» **Assignment**:
Transcribe word for word the section of the records below that opens with the line containing "Студент НГУЭУ стал" and closes with the line containing "Кредитов - 5"; drop every picture.

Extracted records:
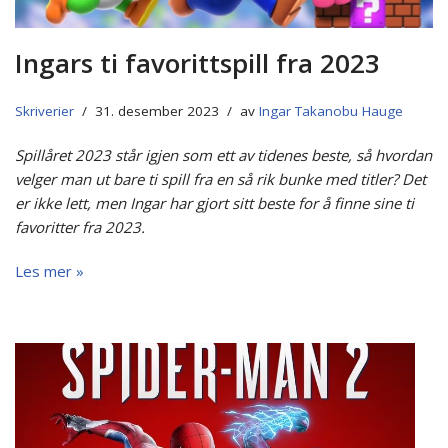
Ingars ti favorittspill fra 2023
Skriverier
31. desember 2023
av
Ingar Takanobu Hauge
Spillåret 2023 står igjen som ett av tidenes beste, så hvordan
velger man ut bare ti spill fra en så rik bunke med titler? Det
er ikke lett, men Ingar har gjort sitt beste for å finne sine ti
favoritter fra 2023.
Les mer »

...

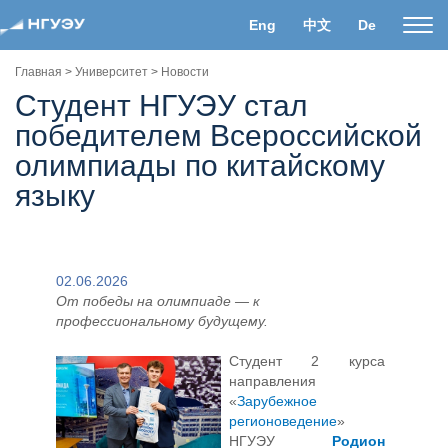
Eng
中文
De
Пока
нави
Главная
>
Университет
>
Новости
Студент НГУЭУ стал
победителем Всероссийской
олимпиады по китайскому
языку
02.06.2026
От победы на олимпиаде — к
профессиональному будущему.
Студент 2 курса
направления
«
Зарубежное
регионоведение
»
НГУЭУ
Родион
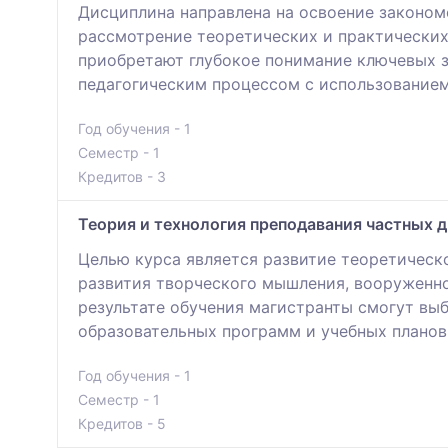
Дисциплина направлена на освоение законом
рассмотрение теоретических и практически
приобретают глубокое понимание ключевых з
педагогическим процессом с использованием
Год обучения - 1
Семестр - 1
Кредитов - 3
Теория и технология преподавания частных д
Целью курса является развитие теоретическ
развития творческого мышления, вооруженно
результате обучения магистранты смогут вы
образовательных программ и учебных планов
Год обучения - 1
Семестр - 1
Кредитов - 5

» **Solution**:
Студент НГУЭУ стал
победителем Всероссийской
олимпиады по китайскому
языку
02.06.2026
От победы на олимпиаде — к
профессиональному будущему.
Студент 2 курса
направления
«
Зарубежное
регионоведение
»
НГУЭУ
Родион
Дисциплина направлена на освоение законом
рассмотрение теоретических и практически
приобретают глубокое понимание ключевых з
педагогическим процессом с использованием
Год обучения - 1
Семестр - 1
Кредитов - 3
Теория и технология преподавания частных д
Целью курса является развитие теоретическ
развития творческого мышления, вооруженно
результате обучения магистранты смогут вы
образовательных программ и учебных планов
Год обучения - 1
Семестр - 1
Кредитов - 5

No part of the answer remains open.